Step 3: Study for an Historic Preservation Certificate
Students studying for a master's degree in another field may also study for a certificate in historic preservation. The certificate program is intended to enhance the knowledge of those studying for a professional degree, or for others who are looking for a career change. Courses focus on law and advocacy, American architecture through the centuries and the science and technology of historic preservation.
Step 4: Find Employment in the Field
Most graduates looking to secure a position as a historic preservationist should first look toward the public sector. According to the U.S. Bureau of Labor Statistics (BLS), the industry with the highest concentration of urban and regional planning jobs is local government. However, a number of private companies in the architectural field and scientific and technical consulting companies also hire urban planners with knowledge of historic preservation (www.bls.gov).
Step 5: Join a Professional Organization
Organizations such as the American Institute of Certified Planners (AICP) offer certification choices, which can increase professional credibility. Any certification must first be preceded by membership in the organization. Membership requires proof of relevant education and employment. Certification exams are given at various locations twice a year.
Employment Outlook and Salary Information
According to the U.S. Bureau of Labor Statistics (BLS) in 2015, historians, who may help preserve historic sites, earned an annual median salary of $55,800; urban and regional planners earned $68,220, and anthropologists and archaeologists brought home $61,220, that same year.
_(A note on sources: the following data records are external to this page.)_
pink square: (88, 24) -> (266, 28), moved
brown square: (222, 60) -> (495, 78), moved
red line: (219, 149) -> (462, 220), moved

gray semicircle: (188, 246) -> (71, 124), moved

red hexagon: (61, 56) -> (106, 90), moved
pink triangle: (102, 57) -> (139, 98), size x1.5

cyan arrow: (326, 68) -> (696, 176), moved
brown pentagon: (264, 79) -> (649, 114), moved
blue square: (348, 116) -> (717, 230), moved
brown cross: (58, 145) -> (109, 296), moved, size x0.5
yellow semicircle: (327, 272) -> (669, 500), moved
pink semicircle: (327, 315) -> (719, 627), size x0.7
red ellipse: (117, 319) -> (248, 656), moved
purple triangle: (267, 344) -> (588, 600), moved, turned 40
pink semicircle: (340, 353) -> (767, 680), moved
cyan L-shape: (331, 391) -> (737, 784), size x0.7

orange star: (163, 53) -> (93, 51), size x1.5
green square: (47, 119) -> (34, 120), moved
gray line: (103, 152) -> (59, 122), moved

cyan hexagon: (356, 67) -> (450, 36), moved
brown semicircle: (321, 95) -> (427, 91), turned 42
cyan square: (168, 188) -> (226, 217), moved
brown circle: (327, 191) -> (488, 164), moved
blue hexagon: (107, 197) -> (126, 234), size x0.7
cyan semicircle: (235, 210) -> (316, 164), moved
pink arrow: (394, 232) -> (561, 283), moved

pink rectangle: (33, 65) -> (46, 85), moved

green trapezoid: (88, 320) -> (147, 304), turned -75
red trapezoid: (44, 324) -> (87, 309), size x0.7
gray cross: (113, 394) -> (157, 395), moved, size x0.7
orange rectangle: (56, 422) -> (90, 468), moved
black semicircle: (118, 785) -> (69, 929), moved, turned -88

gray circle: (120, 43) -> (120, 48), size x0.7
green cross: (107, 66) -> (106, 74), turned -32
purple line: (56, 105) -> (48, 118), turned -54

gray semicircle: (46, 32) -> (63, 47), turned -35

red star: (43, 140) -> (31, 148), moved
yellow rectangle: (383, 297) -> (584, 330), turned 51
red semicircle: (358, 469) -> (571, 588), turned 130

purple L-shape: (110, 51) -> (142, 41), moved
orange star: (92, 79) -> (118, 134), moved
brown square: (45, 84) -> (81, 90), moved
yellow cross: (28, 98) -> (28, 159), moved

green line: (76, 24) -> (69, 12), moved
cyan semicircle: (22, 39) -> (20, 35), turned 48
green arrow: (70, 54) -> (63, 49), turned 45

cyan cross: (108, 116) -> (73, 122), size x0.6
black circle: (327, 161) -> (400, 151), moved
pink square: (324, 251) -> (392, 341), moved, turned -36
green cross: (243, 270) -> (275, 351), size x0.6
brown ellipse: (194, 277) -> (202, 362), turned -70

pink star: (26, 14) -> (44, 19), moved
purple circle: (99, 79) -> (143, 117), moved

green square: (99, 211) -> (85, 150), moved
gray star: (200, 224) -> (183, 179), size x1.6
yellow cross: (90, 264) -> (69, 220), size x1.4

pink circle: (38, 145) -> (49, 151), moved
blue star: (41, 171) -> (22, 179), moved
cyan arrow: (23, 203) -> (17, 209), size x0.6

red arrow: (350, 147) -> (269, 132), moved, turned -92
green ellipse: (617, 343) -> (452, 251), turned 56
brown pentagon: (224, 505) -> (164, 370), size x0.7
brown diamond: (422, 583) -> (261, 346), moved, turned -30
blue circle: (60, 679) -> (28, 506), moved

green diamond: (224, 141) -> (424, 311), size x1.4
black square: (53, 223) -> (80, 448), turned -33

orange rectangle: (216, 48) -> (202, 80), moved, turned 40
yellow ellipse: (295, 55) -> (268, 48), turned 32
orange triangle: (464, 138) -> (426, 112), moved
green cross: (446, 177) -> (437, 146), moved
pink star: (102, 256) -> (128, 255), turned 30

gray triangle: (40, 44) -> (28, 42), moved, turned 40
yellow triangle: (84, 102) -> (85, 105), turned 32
Predicted employment growth from 2014-2024 was 2% for historians, 6% for urban and regional planners, and 4% for anthropologists and archaeologists, per the BLS.
The field of historical preservation has something for the people who like theory: work as a historian or an anthropologist studying buildings, landmarks and artifacts. If you prefer a more active role, consider work as an urban or regional planner, helping to preserve the old while building the new. Whatever your preference, a master's degree unlocks the door to jobs in this sector.